### [WHAT THE TASK REQUIRES]
Would you copy all lines in the data that contain the word "Funciona"?

### [PROVIDED INFORMATION]

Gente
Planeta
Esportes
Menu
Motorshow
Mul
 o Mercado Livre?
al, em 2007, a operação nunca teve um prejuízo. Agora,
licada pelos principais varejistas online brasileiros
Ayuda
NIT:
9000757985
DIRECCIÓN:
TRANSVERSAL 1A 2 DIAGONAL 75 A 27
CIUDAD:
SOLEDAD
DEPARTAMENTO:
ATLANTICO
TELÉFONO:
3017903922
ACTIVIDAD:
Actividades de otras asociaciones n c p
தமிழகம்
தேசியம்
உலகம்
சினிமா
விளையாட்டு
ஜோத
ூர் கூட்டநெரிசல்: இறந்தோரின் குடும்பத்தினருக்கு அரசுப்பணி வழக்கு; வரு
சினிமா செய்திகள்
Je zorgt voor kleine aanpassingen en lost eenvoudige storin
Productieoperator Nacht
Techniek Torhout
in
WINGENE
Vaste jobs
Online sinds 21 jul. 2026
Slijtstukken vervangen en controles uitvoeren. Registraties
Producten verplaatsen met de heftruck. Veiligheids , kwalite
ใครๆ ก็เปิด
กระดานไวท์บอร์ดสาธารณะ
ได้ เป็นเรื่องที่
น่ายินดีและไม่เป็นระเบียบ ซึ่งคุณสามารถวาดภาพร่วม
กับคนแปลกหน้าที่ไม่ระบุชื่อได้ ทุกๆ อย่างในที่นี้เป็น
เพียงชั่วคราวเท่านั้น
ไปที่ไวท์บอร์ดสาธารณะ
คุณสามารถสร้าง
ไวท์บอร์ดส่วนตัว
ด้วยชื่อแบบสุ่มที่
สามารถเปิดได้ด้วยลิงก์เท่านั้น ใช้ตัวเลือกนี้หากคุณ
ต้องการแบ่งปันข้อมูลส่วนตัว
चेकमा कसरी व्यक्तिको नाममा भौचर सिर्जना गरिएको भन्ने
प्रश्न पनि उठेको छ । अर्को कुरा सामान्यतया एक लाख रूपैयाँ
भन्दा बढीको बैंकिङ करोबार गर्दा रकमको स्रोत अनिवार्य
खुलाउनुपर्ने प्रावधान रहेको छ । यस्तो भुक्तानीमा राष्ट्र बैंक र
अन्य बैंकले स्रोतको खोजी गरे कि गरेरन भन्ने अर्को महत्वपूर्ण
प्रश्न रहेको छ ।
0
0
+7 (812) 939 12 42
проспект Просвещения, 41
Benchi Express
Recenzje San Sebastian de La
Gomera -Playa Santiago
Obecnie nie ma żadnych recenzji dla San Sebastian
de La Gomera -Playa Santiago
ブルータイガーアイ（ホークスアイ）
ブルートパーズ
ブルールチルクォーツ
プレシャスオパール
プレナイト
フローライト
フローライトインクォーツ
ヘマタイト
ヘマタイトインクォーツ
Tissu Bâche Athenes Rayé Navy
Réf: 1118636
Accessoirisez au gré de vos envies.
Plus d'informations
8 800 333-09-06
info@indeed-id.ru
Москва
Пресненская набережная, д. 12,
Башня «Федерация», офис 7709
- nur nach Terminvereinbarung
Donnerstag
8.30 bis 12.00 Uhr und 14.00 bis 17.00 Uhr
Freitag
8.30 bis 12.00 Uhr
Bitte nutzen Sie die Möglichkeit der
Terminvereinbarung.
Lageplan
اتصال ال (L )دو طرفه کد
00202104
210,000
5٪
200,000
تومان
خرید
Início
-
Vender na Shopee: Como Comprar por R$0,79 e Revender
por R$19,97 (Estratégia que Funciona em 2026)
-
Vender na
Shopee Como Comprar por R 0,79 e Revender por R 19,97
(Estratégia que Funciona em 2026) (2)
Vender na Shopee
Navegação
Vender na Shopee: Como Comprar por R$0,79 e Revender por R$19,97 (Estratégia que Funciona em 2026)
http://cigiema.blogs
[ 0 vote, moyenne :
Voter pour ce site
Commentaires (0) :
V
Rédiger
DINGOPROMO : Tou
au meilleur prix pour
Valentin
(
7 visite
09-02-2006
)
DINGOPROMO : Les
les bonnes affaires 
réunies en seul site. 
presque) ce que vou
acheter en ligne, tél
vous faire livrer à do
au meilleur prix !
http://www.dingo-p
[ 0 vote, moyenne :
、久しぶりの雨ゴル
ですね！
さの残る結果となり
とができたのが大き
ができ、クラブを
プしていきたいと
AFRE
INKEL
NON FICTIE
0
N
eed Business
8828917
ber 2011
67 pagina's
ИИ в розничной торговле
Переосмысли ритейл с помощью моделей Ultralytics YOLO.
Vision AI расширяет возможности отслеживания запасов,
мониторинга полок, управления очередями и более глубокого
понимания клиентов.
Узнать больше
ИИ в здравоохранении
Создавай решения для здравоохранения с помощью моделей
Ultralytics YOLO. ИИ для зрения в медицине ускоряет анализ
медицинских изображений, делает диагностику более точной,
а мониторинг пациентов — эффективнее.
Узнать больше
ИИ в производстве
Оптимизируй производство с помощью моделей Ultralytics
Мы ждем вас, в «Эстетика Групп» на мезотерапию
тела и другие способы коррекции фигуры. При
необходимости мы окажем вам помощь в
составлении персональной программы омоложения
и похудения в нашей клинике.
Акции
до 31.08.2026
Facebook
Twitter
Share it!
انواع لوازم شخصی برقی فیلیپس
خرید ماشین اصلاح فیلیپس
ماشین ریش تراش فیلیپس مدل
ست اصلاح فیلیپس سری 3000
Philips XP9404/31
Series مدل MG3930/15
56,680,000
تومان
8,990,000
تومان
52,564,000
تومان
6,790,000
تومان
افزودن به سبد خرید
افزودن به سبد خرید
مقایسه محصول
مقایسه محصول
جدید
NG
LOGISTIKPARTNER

### [REPLY]
por R$19,97 (Estratégia que Funciona em 2026)
(Estratégia que Funciona em 2026) (2)
Vender na Shopee: Como Comprar por R$0,79 e Revender por R$19,97 (Estratégia que Funciona em 2026)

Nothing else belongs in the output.